L’offre de M. Péladeau n’est pas liée à Québecor. Elle est faite par Gestion MTRHP Inc., une firme d’investissement qui lui appartient.

Les lettres confirment que la mystérieuse offre rejetée par le conseil d’administration de Transat le 14 décembre dernier, la veille de l’assemblée des actionnaires devant se prononcer sur celle d’Air Canada, provenait de M. Péladeau. Ce dernier ne l’avait alors pas niée, mais affirmait être « juridiquement » dans l’impossibilité d’en parler. Transat avait fait savoir que l’acheteur potentiel et elle avaient signé une entente de confidentialité.

Selon M. Péladeau, ce refus démontre le « mépris » du conseil d’administration de Transat pour ses actionnaires et la saine concurrence dans l’industrie aérienne.

Deuxième actionnaire en importance de Transat avec 12 % des actions, le Fonds de solidarité FTQ a appuyé la transaction avec Air Canada, mais estime que la situation n’était « pas idéale » et qu’il « aurait dû y avoir plus de transparence », selon ce qu’a déclaré son porte-parole Patrick McQuilken au quotidien torontois.

À Ottawa, le bureau du ministre des Transports, Marc Garneau, s’est montré très prudent, refusant de commenter les démarches de Pierre-Karl Péladeau.

« Transports Canada suit le processus énoncé dans la Loi sur les transports au Canada en passant aux étapes suivantes du processus décisionnel.

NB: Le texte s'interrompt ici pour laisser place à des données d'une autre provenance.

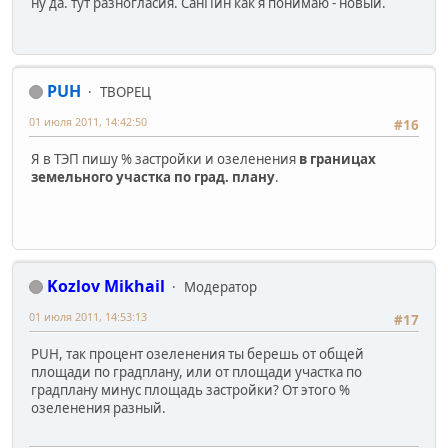
ну да. тут разногласия. СанПин как я понимаю - новый.
PUH
ТВОРЕЦ
01 июля 2011, 14:42:50
#16
Я в ТЭП пишу % застройки и озеленения
в границах
земельного участка по град. плану
.
Kozlov Mikhail
Модератор
01 июля 2011, 14:53:13
#17
PUH, так процент озеленения ты берешь от общей
площади по градплану, или от площади участка по
градплану минус площадь застройки? От этого %
озеленения разный.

Le gouvernement du Canada prendra une décision fondée sur l’intérêt supérieur des Canadiens, et publiera cette décision lorsqu’il aura terminé son analyse», a indiqué Allison St-Jean, l’attachée de presse du ministre Garneau, dans un courriel à La Presse.

La semaine dernière, le ministre Garneau avait indiqué qu’il rendra sa décision dans ce dossier dans un proche avenir. Sa décision doit être entérinée par le cabinet.